Shakur Stevenson understands his boxing history and is in a hurry to repeat it.
Last year’s Olympic silver-medalist boxer from Newark, N.J., will make his professional debut Saturday night to lead off a pay-per-view card at StubHub Center that features Southland-trained world champions Oscar Valdez (featherweight), Jessie Magdaleno (super-bantamweight) and Gilberto Ramirez (super-middleweight).
And in keeping with a busy early career schedule modeled by Sugar Ray Leonard following his 1976 gold medal in Montreal, Stevenson, 19, is enthused to follow a rapid, well-publicized workload expected to hasten his similar rise to a coveted world-title belt and major bouts.
Leonard fought 26 times — twice in a month once — from the time of his February 1977 debut until he stopped Wilfred Benitez in the 15th round of their Nov. 30, 1979, welterweight world title fight.
“He fought [Roberto] Duran twice, and fought Thomas Hearns when they were pros only for four years by 1981 — and it was the biggest fight, at that point, in boxing history,” Stevenson’s veteran promoter, Bob Arum, said. “The idea that it takes 15 years for these [young] guys to make a big fight is ridiculous.

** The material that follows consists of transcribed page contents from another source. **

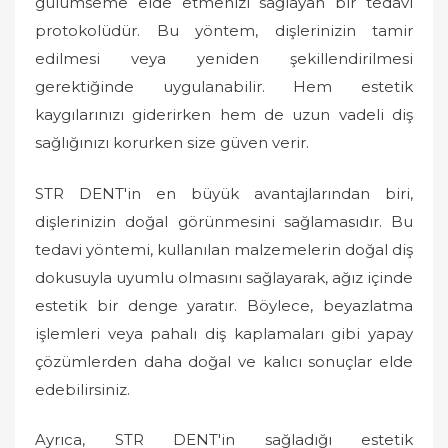
gülümseme elde etmenizi sağlayan bir tedavi
protokolüdür. Bu yöntem, dişlerinizin tamir
edilmesi veya yeniden şekillendirilmesi
gerektiğinde uygulanabilir. Hem estetik
kaygılarınızı giderirken hem de uzun vadeli diş
sağlığınızı korurken size güven verir.
STR DENT'in en büyük avantajlarından biri,
dişlerinizin doğal görünmesini sağlamasıdır. Bu
tedavi yöntemi, kullanılan malzemelerin doğal diş
dokusuyla uyumlu olmasını sağlayarak, ağız içinde
estetik bir denge yaratır. Böylece, beyazlatma
işlemleri veya pahalı diş kaplamaları gibi yapay
çözümlerden daha doğal ve kalıcı sonuçlar elde
edebilirsiniz.
Ayrıca, STR DENT'in sağladığı estetik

“The promoters [usually] wait for the networks to give them dates instead of being proactive,” by arranging frequent, well-matched bouts that accelerate the young fighters’ development.
After Saturday’s pro debut, Stevenson is scheduled to fight again May 20 at Madison Square Garden under unbeaten junior-welterweight champion Terence Crawford’s title defense.
Madison Square Garden’s Theater is where Stevenson’s fellow super-bantamweight, Top Rank promotions stablemate and 2016 Olympian Michael Conlan of Ireland made his pro debut in a rousing March 17 event attended by UFC champion Conor McGregor.
The two barely missed fighting in the Olympics, and Top Rank is pointing Stevenson and his charming smile toward the charismatic Conlan as they rise, the pair engaging in social-media banter for what one veteran publicist projects as boxing’s own Magic Johnson-Larry Bird type of rivalry.
Conlan is expected to land on Manny Pacquiao’s Australian fight card July 1.
“[Stevenson] is a good kid from a good family,” said Arum, who spoke during Stevenson’s visit to the Los Angeles Times along with the fighter’s trainer and grandfather, Wali Moses. “Conlan is a good kid from a good family, too. I’m confident this will be a big match in four or five years.”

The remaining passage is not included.